Thailand aims to draw neighbours for one-day trips
Thailand’s Ministry of Health is working with the Ministry of Tourism and Sports to prepare guidelines to allow visitors from Thailand’s neighbouring countries, such as Laos, Myanmar and Malaysia, to take one-day trips to Thailand as the country prepares to reopen to tourism on November 1st.
Today (Tuesday), Deputy Public Health Minister Sathit Pitutecha said discussions are being held and plans are being drawn up to allow tourists to travel over the Malaysian border into Hat Yai in Thailand’s southern province of Songkhla, and tourists from Laos to travel to the north-eastern province of Nong Khai.
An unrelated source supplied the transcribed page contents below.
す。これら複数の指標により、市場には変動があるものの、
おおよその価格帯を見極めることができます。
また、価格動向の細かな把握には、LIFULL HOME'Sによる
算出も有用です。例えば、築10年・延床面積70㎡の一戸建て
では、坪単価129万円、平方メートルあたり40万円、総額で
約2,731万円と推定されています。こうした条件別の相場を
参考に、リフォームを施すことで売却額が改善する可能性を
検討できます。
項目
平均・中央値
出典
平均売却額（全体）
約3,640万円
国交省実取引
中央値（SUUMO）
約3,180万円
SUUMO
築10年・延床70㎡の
Tourists crossing the Thai-Myanmar border will be able to visit Tak province.
He also explained the preparations for the reopening of Thailand on November 1st, saying foreign arrivals must:
- Be arriving from a low-risk country on Thailand’s approved list.
- Be fully inoculated with a minimum of two doses of a recognised vaccine
- Have negative results from a RT-PCR test taken no more than 72 hours prior to the trip
- Take another RT-PCR test within 24 hours of arrival in Thailand
- Have a minimum of US$50,000 health insurance coverage while in Thailand
- Have written or electronic confirmation of hotel bookings
The Department of Disease Control has held two practice drills at the airport to determine the length of time tourists will have to spend in the airport, to reduce congestion.
Arriving children who have received their COVID-19 vaccinations will still be required to take an RT-PCR test because there have been reports of COVID-19 positive children entering the kingdom.
Tourists in the “sandbox” schemes will enter the country according to the conditions set by each province and must stay within tourist spots. On November 1st, tourists arriving in the 17 provinces which are ready to receive them, including Bangkok, Chonburi (Bang Lamung), Rayong (Samet Island) and Trat, must comply with the conditions specific to that province
Tourists entering Thailand will have to pay for their own RT-PCR tests, similar to the “Samui Plus” scheme.